# Description of the task
If a line below contains the string "tomate", copy it out.

# Supplied data
===============
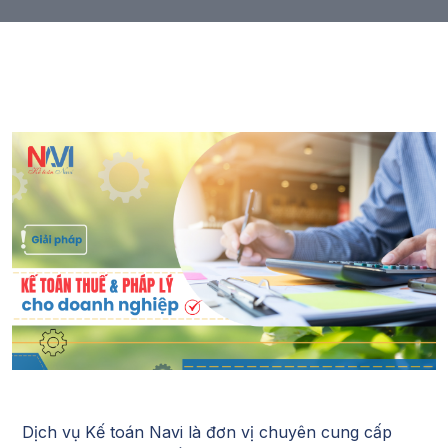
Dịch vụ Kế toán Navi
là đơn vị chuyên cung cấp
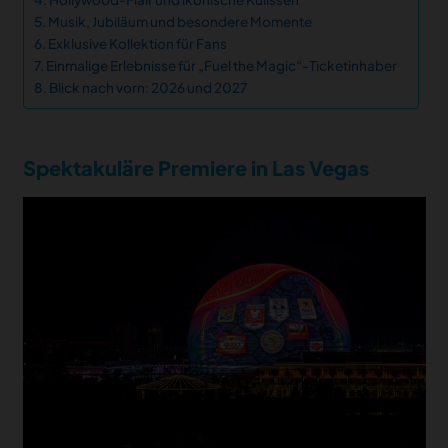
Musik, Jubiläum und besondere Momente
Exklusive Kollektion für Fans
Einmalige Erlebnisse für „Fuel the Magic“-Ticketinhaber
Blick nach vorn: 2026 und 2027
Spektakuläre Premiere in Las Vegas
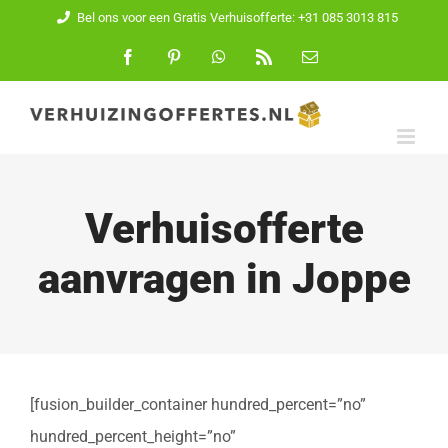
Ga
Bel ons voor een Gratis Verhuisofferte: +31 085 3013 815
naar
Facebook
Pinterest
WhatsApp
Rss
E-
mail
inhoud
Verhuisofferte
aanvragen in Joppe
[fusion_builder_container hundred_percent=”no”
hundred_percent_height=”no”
===============
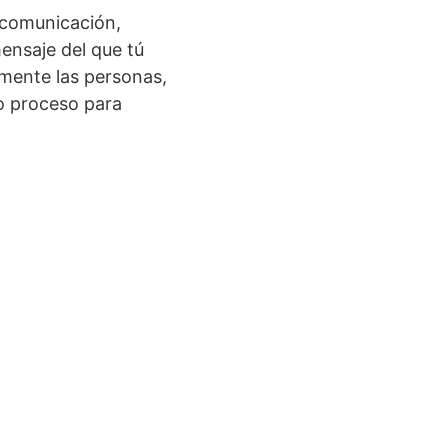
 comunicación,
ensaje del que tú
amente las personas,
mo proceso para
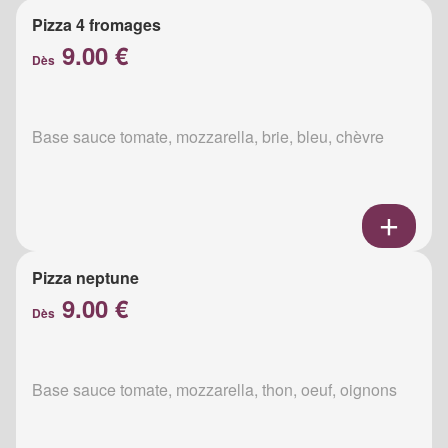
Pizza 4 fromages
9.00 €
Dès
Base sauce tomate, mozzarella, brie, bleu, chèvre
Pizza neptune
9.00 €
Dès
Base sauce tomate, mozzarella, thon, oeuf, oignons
===============
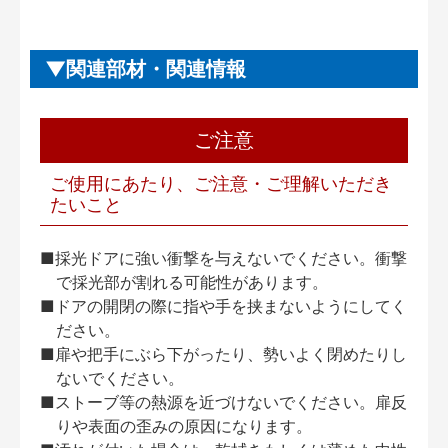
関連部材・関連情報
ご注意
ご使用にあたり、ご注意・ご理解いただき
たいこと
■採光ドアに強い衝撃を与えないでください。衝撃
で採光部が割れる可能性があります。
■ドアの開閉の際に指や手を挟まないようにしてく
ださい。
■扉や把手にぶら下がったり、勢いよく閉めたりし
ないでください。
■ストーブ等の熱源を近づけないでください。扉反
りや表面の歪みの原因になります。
===============
# Exercise solution
Base sauce tomate, mozzarella, brie, bleu, chèvre
Base sauce tomate, mozzarella, thon, oeuf, oignons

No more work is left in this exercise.